2005 Brake pressure problems in the Morning

Post by mbsjshad »

I have a 2005 S60 AWD. When I start it in the morning there is no pressure in the brakes until I pump it up and the car gets warmer. After this there is no problems until the car sits overnight or a long period of time. This really sounds like a check valve of some sort but I can't find anything on the net regarding this. I have seen that others have this problem but they get no replies. CAN ANYONE HELP ??? What is happening is that it losses its build up of pressure that's supposed to stay there to give you brakes when the car starts after it is cold. After it warms up (the car)it builds back the pressure. I have gotten to this point (realizing its pressure of some sort)but cannot find the solution. Thanks in advance to anyone that can help! :?:

igel513
Posts: 286
Joined: 27 September 2008
Year and Model: 2003 S60 T5
Location: California
Has thanked: 1 time
Been thanked: 1 time

Post by igel513 »

Same problem w/ my 03. I checked the wye check valve beside the intake man. and its working fine but still have that problem. I have checked other sites and have found no threads re: this prob.. Maybe some of the gurus here could help out.

otis44
Posts: 274
Joined: 8 December 2008
Year and Model: 2006 S60 T5
Location: London, KY

Post by otis44 »

The check valve is the little round thing that plugs into the brake booster. One way to check it is to pull it off with the engine running and be sure you have vacuum. Check the hose that runs from the check valve to the intake manifold for leaks as well. To check the check valve (connected) per Vadis; With the car off pump the brakes a few times until the pedal has no travel and hold the pedal down. Start the car, the pedal should travel and feel softer. Release the brake and shut off the engine and wait one minute, the pedal should feel soft, but become stiffer as it is depressed several times.

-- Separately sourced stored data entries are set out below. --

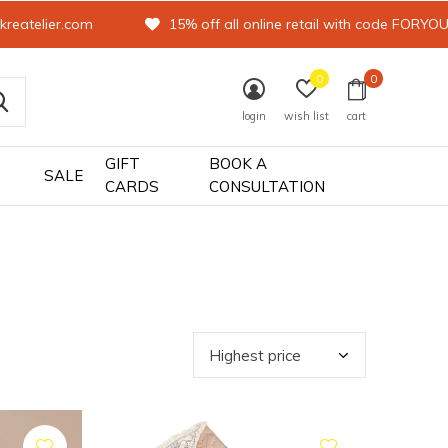
kreatelier.com
15% off all online retail with code FORYO
0
0
login
wish list
cart
GIFT
BOOK A
SALE
CARDS
CONSULTATION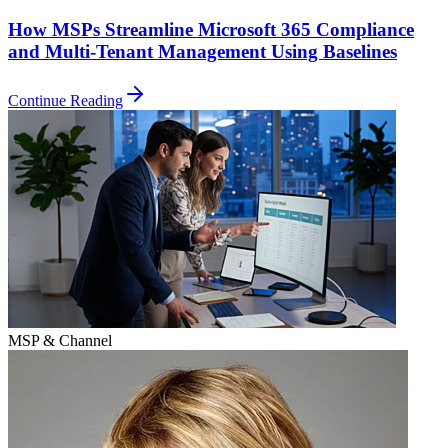
How MSPs Streamline Microsoft 365 Compliance
and Multi-Tenant Management Using Baselines
Continue Reading
MSP & Channel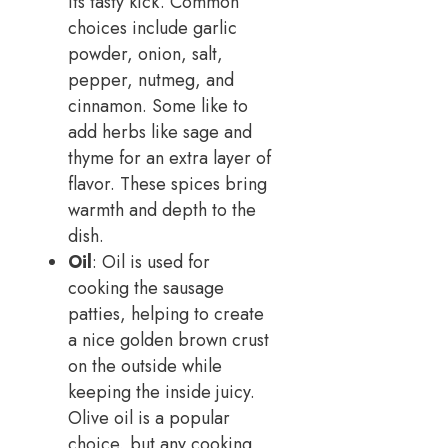
its tasty kick. Common
choices include garlic
powder, onion, salt,
pepper, nutmeg, and
cinnamon. Some like to
add herbs like sage and
thyme for an extra layer of
flavor. These spices bring
warmth and depth to the
dish.
Oil
: Oil is used for
cooking the sausage
patties, helping to create
a nice golden brown crust
on the outside while
keeping the inside juicy.
Olive oil is a popular
choice, but any cooking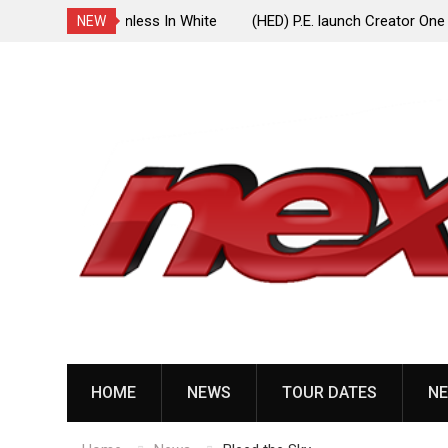
ionless In White
(HED) P.E. launch Creator One Records, release
NEW
“Violent Girl”
Skip
to
content
HOME
NEWS
TOUR DATES
NE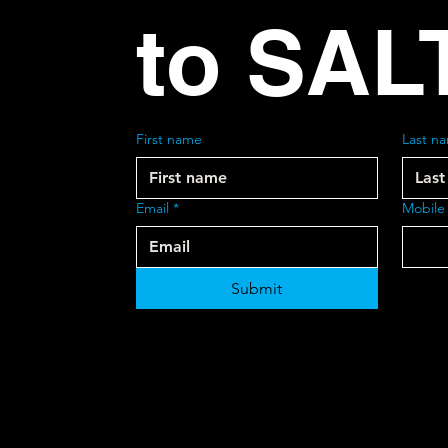
to SAL
First name
Last n
Email
*
Mobile
Submit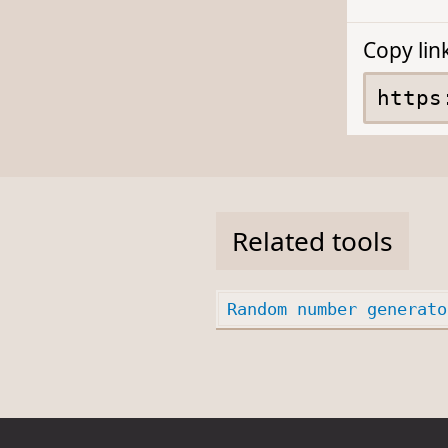
Copy lin
Related tools
Random number generato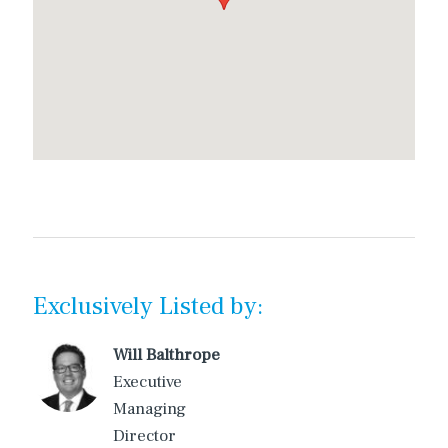
Exclusively Listed by:
Will Balthrope
Executive
Managing
Director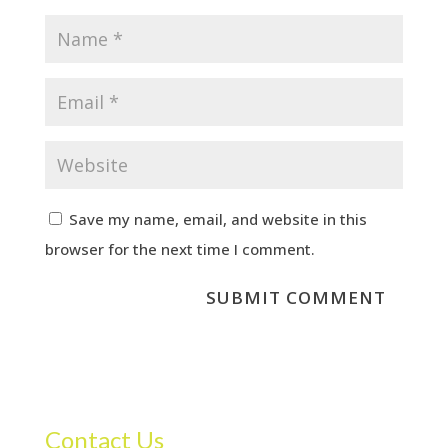
Save my name, email, and website in this
browser for the next time I comment.
Contact Us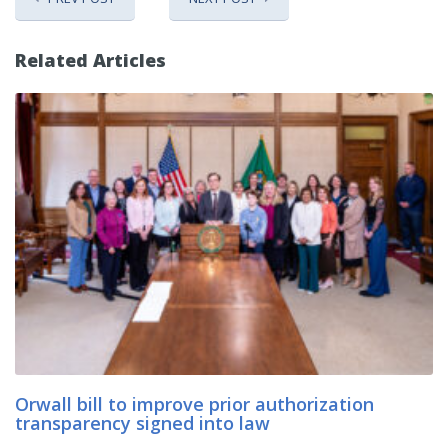
Related Articles
Orwall bill to improve prior authorization
transparency signed into law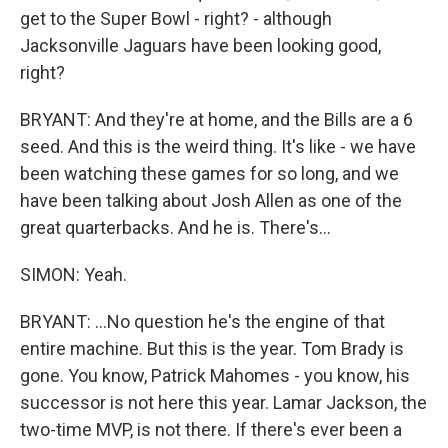
get to the Super Bowl - right? - although
Jacksonville Jaguars have been looking good,
right?
BRYANT: And they're at home, and the Bills are a 6
seed. And this is the weird thing. It's like - we have
been watching these games for so long, and we
have been talking about Josh Allen as one of the
great quarterbacks. And he is. There's...
SIMON: Yeah.
BRYANT: ...No question he's the engine of that
entire machine. But this is the year. Tom Brady is
gone. You know, Patrick Mahomes - you know, his
successor is not here this year. Lamar Jackson, the
two-time MVP, is not there. If there's ever been a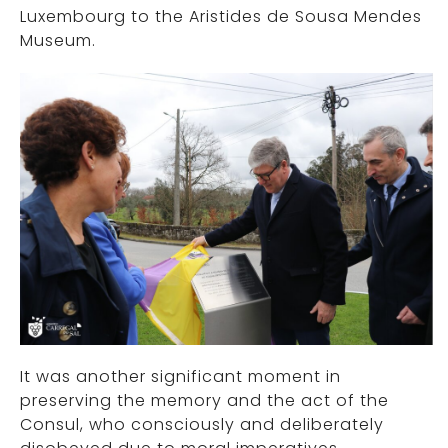
Luxembourg to the Aristides de Sousa Mendes
Museum.
It was another significant moment in
preserving the memory and the act of the
Consul, who consciously and deliberately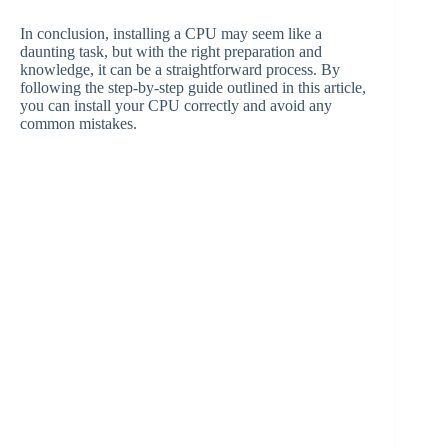
In conclusion, installing a CPU may seem like a
daunting task, but with the right preparation and
knowledge, it can be a straightforward process. By
following the step-by-step guide outlined in this article,
you can install your CPU correctly and avoid any
common mistakes.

To check the booster itself, the procedure is the same as above. It is noted that if the pedal feels hard and unresponsive with the engine idling the booster is in need of replacement.

I couldn't find anything on the master cylinder itself, hopefully this will give you something to go on.

RaymanSean
Posts: 246
Joined: 26 September 2010
Year and Model: V70 XC, 2001
Location: columbia, sc

Post by RaymanSean »

You should not have to pump up the brakes even if the booster was failed the pedal would be firmer than normal (require more effort to get the same braking power). I had a similar problem as mb described. I bled the brakes until the fluid ran clear again. (I bought the car used and the fluid was the color of dark roasted coffee and had water droplets in it. ) Brake fluid is hygroscopic thus the system should be bled until the fluid is clear at least every two years. Otherwise you run the risk of reduced performance in the short term and in the long term the fluid will begin to boil under otherwise normal conditions forcing some of the brake fluid into the reservoir making room for the vapor which will then condense and pull the brake caliper pistons in which requires more fluid than necessary to engage the brakes and thus the need to pump the pedal to get a firm pedal.

jda2000
Posts: 584
Joined: 1 April 2010
Year and Model: 04 V70 2.5T 01 V70T5
Location: Sarasota, FL

Post by jda2000 »

with the car on, stick your head under the dash by the brake pedal, and listen for a hiss when you press the brake pedal. If you hear a hiss, then you have a vacuum leak at the booster.

Retired MVS Contributor

Post by Retired MVS Contributor »

There is no "pressure" built up when the car is not running...You supply the pressure when you press the pedal...The vacuum booster does not supply it, it provides a power assist so that you do not need as much foot pressure for stopping...When you get in the car and before you start it, the brake system is a conventional unassisted hydraulic system and should give you a pedal if you step on it before starting, albeit a hard pedal...If you have your foot on the pedal as you start it, the pedal should sink a bit as vacuum takes over and assists you...There is a vacuum reservoir, but it's purpose is to provide a reserve of power assist if you stall on the road and attempt to stop...That is why you do not want to pump the brakes to stop if it stalls, you will use up the stored vacuum and the car will become hard to stop...

The first thing I would check is the vent in the reservoir cap...More about that later...Then the system should be bled...All indications are that there is air in the system...I cannot begin to guess how it could get in there, but it is my suspicion...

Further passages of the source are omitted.